Collected data

============

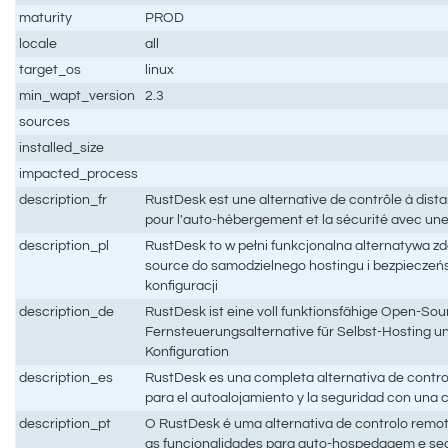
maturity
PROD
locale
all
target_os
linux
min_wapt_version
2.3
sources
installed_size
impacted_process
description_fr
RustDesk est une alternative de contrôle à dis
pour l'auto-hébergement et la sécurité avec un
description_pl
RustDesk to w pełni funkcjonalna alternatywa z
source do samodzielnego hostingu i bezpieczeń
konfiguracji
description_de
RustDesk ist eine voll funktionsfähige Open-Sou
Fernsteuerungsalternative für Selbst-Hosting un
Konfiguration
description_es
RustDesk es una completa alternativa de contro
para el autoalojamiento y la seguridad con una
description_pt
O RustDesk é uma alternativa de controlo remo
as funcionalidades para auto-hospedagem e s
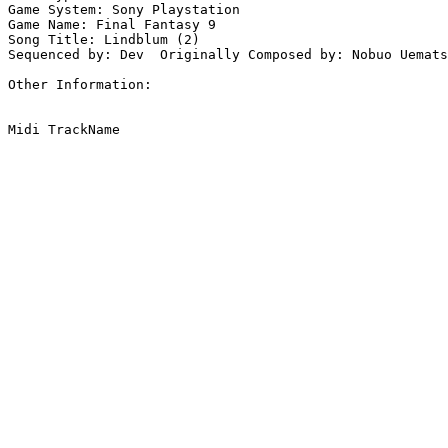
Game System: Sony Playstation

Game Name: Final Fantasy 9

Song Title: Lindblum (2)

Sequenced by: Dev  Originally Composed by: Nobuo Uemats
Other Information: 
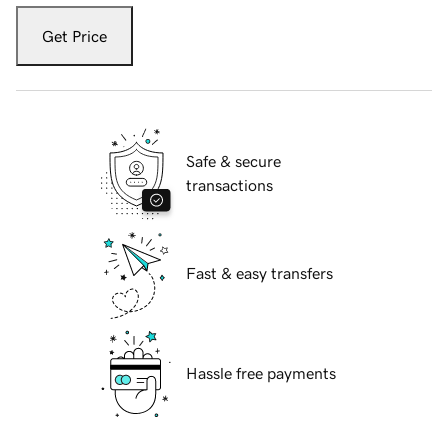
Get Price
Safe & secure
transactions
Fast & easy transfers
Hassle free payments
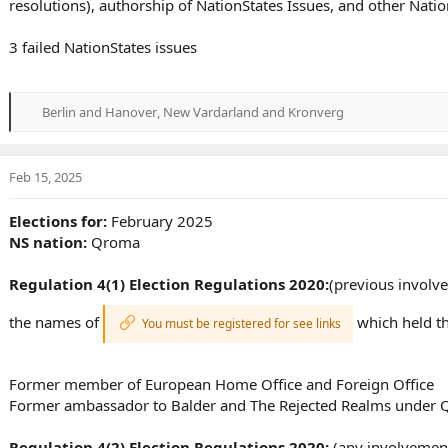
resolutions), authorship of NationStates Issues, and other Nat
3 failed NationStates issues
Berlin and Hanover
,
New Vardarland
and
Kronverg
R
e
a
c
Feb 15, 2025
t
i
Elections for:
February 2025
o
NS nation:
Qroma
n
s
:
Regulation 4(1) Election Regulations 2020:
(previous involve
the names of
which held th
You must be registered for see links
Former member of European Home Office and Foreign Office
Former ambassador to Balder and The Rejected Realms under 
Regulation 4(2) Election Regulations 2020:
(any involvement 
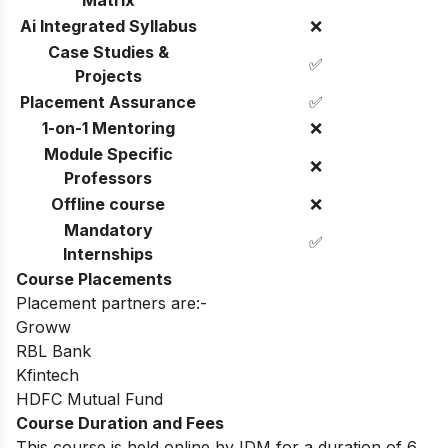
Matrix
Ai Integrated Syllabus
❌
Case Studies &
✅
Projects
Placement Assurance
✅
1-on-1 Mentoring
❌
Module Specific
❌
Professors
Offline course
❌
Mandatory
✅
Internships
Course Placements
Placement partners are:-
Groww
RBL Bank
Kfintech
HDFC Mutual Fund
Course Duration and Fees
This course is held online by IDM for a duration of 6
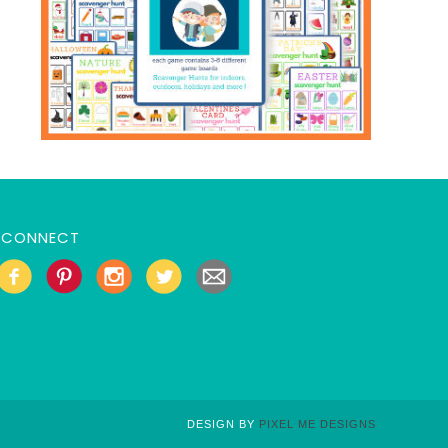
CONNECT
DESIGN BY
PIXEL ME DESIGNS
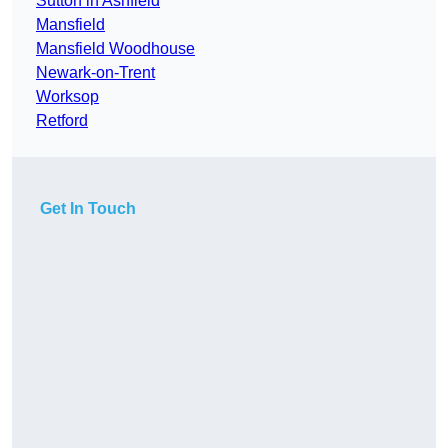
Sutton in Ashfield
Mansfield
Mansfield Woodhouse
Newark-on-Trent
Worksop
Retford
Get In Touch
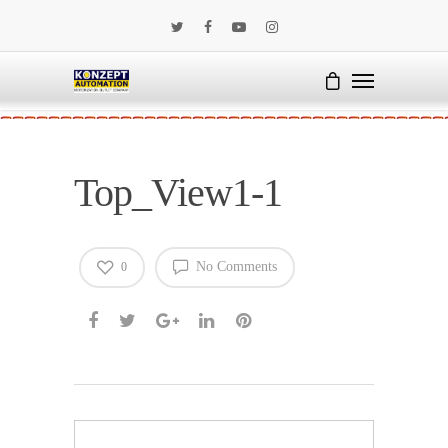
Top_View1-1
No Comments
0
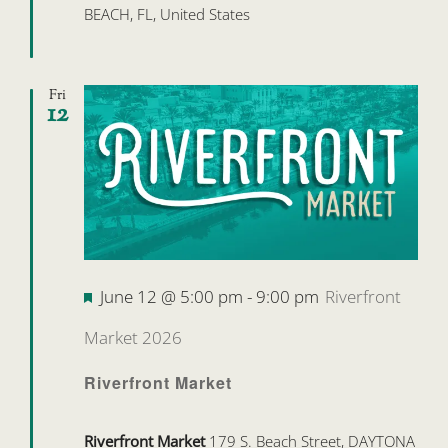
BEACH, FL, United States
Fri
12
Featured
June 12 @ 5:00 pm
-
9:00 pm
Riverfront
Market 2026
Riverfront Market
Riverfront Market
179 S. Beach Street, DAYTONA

============

* _Problem statement_
Write out all the records again, exactly, minus any pictures.

* _Written solution_
maturity
PROD
locale
all
target_os
linux
min_wapt_version
2.3
sources
installed_size
impacted_process
description_fr
RustDesk est une alternative de contrôle à dis
pour l'auto-hébergement et la sécurité avec un
description_pl
RustDesk to w pełni funkcjonalna alternatywa z
source do samodzielnego hostingu i bezpieczeń
konfiguracji
description_de
RustDesk ist eine voll funktionsfähige Open-Sou
Fernsteuerungsalternative für Selbst-Hosting un
Konfiguration
description_es
RustDesk es una completa alternativa de contro
para el autoalojamiento y la seguridad con una
description_pt
O RustDesk é uma alternativa de controlo remo
as funcionalidades para auto-hospedagem e s
Game System: Sony Playstation

Game Name: Final Fantasy 9

Song Title: Lindblum (2)

Sequenced by: Dev  Originally Composed by: Nobuo Uemats
Other Information: 
Get Price
Safe & secure
transactions
Fast & easy transfers
Hassle free payments
resolutions), authorship of NationStates Issues, and other Nat
3 failed NationStates issues
Berlin and Hanover
,
New Vardarland
and
Kronverg
R
e
a
c
Feb 15, 2025
t
i
Elections for:
February 2025
o
NS nation:
Qroma
n
s
:
Regulation 4(1) Election Regulations 2020:
(previous involve
the names of
which held th
You must be registered for see links
Former member of European Home Office and Foreign Office
Former ambassador to Balder and The Rejected Realms under 
Regulation 4(2) Election Regulations 2020:
(any involvement 
Matrix
Ai Integrated Syllabus
❌
Case Studies &
✅
Projects
Placement Assurance
✅
1-on-1 Mentoring
❌
Module Specific
❌
Professors
Offline course
❌
Mandatory
✅
Internships
Course Placements
Placement partners are:-
Groww
RBL Bank
Kfintech
HDFC Mutual Fund
Course Duration and Fees
This course is held online by IDM for a duration of 6
CONNECT
DESIGN BY
PIXEL ME DESIGNS
Sutton in Ashfield
Mansfield
Mansfield Woodhouse
Newark-on-Trent
Worksop
Retford
Get In Touch
Top_View1-1
No Comments
0
BEACH, FL, United States
Fri
12
Featured
June 12 @ 5:00 pm
-
9:00 pm
Riverfront
Market 2026
Riverfront Market
Riverfront Market
179 S. Beach Street, DAYTONA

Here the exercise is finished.